En fait, Léger, il veut un art total, partout, pour tout le monde, c’est-à-dire exécuté par les artistes mais populaire, pour le peuple, dont il sait la souffrance et dénonce le manque d’accès à la culture, dès l’enfance. Il est étonnant, à ce titre, de voir comment il associe immédiatement « ville » et « spectacle ». Transformer la ville en spectacle permanent, c’est cela, en vérité, la véritable immersion dont on nous rabat les oreilles aujourd’hui sous couvert de monstruosité anamorphique… Il ne s’agit pas de peindre un immense tableau dans la ville, mais de transformer la ville en tableau. Il est très frappant de voir comment Léger prend au sérieux l’urbanisme et a compris son rôle toxique sur la psyché et les corps. Face à cela, il est persuadé que la couleur va tout sauver. Pourquoi pas ? Il est bien vrai que les villes sont grises, le plus souvent, uniformes, et Léger, dans son époque, constate que seule la publicité, le commerce, mettent en avant la couleur, qui, naturellement, rend heureux, influence coloriste que les publicitaires n’ont ni plus ni moins qu’emprunté aux artistes ! Juste retour des choses, il est temps que les artistes investissent la ville. Mais pas seulement pour des visées esthétiques, mais pour soigner les âmes.
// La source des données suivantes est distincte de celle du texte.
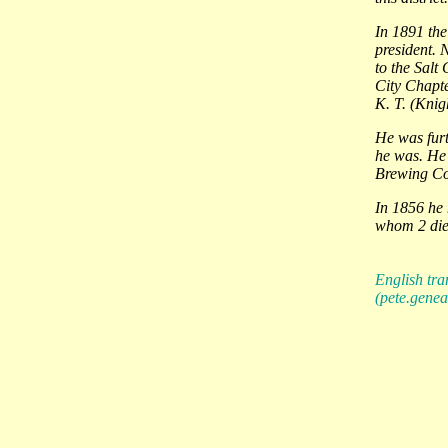
In 1891 the
president. 
to the Salt
City Chapt
K. T. (Knig
He was furt
he was. He 
Brewing Co.
In 1856 he
whom 2 died
English tra
(pete.gene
À ce titre, Léger reconnaît que les artistes sont

« encore très utiles comme producteurs », car si « la majorité des objets fabriqués et des “magasins spectacles” étaient beaux et plastiques à chaque fois nous [i.e., les artistes] nous n’aurions plus aucune raison d’être. »
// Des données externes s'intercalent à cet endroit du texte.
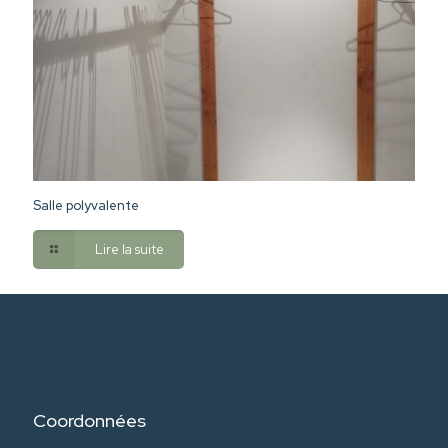
Salle polyvalente
Lire la suite
Coordonnées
Mettez de la couleur partout, et, dit Léger, vous verrez sa « fonction sociale ». Il n’est pas ingrat de remarquer une légère tendance utopiste à se convaincre que la couleur va apporter le bonheur sur Terre, mais il n’est pas moins remarquable de constater à quel point Léger a le souci des autres, du bien-être, convaincu que l’art peut y contribuer ; les artistes le savent : L’art fait du bien. ♦ Il y a une sorte d’égalitarisme chez Léger, au point que la figure humaine devient un objet comme un autre :

« Si on accroche solidement le matériel humain au matériel décor mobile, on a un champ d’étonnement considérable. La surface se décuple, le fond de la scène lui aussi est vivant. Tout peut bouger, “la mesure humaine” qui, jusqu’ici, était dominante, disparaît. L’homme devient un mécanisme comme le reste, de but qu’il était, il devient un moyen […] L’événement actuel, c’est la personnalité des objets, ils viennent de plus en plus au premier plan, l’homme passe derrière et doit régler leur avènement. »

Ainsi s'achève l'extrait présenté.